-- TASK GOAL --
The response should consist of the data reproduced word for word.

---- DATA FOR THE TASK

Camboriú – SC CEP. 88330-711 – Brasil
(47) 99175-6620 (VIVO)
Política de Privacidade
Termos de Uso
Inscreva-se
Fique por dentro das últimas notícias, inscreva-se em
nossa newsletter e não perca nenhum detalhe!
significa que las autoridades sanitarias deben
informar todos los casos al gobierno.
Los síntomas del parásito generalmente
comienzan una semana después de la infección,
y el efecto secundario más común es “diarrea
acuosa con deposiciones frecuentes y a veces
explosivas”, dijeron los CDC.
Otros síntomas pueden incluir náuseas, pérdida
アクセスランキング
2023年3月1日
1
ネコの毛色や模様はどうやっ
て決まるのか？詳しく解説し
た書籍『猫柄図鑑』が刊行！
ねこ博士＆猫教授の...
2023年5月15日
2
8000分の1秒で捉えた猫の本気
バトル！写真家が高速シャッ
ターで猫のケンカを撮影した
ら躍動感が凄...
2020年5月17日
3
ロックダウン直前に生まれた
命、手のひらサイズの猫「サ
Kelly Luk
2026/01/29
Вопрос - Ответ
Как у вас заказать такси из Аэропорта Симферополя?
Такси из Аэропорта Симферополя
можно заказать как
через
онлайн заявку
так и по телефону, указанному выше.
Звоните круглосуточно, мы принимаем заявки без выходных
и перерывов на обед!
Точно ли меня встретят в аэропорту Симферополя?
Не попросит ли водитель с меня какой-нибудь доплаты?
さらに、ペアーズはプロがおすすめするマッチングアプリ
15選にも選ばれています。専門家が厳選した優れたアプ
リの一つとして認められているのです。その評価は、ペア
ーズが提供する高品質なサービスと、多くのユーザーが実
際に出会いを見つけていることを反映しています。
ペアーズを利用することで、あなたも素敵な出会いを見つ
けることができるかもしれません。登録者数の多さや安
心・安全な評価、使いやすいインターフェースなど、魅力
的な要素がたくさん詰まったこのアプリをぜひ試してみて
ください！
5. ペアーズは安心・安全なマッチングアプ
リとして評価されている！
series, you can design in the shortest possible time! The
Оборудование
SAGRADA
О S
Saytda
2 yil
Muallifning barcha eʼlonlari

--------

-- RESULT FOR THIS TASK --
Camboriú – SC CEP. 88330-711 – Brasil
(47) 99175-6620 (VIVO)
Política de Privacidade
Termos de Uso
Inscreva-se
Fique por dentro das últimas notícias, inscreva-se em
nossa newsletter e não perca nenhum detalhe!
significa que las autoridades sanitarias deben
informar todos los casos al gobierno.
Los síntomas del parásito generalmente
comienzan una semana después de la infección,
y el efecto secundario más común es “diarrea
acuosa con deposiciones frecuentes y a veces
explosivas”, dijeron los CDC.
Otros síntomas pueden incluir náuseas, pérdida
アクセスランキング
2023年3月1日
1
ネコの毛色や模様はどうやっ
て決まるのか？詳しく解説し
た書籍『猫柄図鑑』が刊行！
ねこ博士＆猫教授の...
2023年5月15日
2
8000分の1秒で捉えた猫の本気
バトル！写真家が高速シャッ
ターで猫のケンカを撮影した
ら躍動感が凄...
2020年5月17日
3
ロックダウン直前に生まれた
命、手のひらサイズの猫「サ
Kelly Luk
2026/01/29
Вопрос - Ответ
Как у вас заказать такси из Аэропорта Симферополя?
Такси из Аэропорта Симферополя
можно заказать как
через
онлайн заявку
так и по телефону, указанному выше.
Звоните круглосуточно, мы принимаем заявки без выходных
и перерывов на обед!
Точно ли меня встретят в аэропорту Симферополя?
Не попросит ли водитель с меня какой-нибудь доплаты?
さらに、ペアーズはプロがおすすめするマッチングアプリ
15選にも選ばれています。専門家が厳選した優れたアプ
リの一つとして認められているのです。その評価は、ペア
ーズが提供する高品質なサービスと、多くのユーザーが実
際に出会いを見つけていることを反映しています。
ペアーズを利用することで、あなたも素敵な出会いを見つ
けることができるかもしれません。登録者数の多さや安
心・安全な評価、使いやすいインターフェースなど、魅力
的な要素がたくさん詰まったこのアプリをぜひ試してみて
ください！
5. ペアーズは安心・安全なマッチングアプ
リとして評価されている！
series, you can design in the shortest possible time! The
Оборудование
SAGRADA
О S
Saytda
2 yil
Muallifning barcha eʼlonlari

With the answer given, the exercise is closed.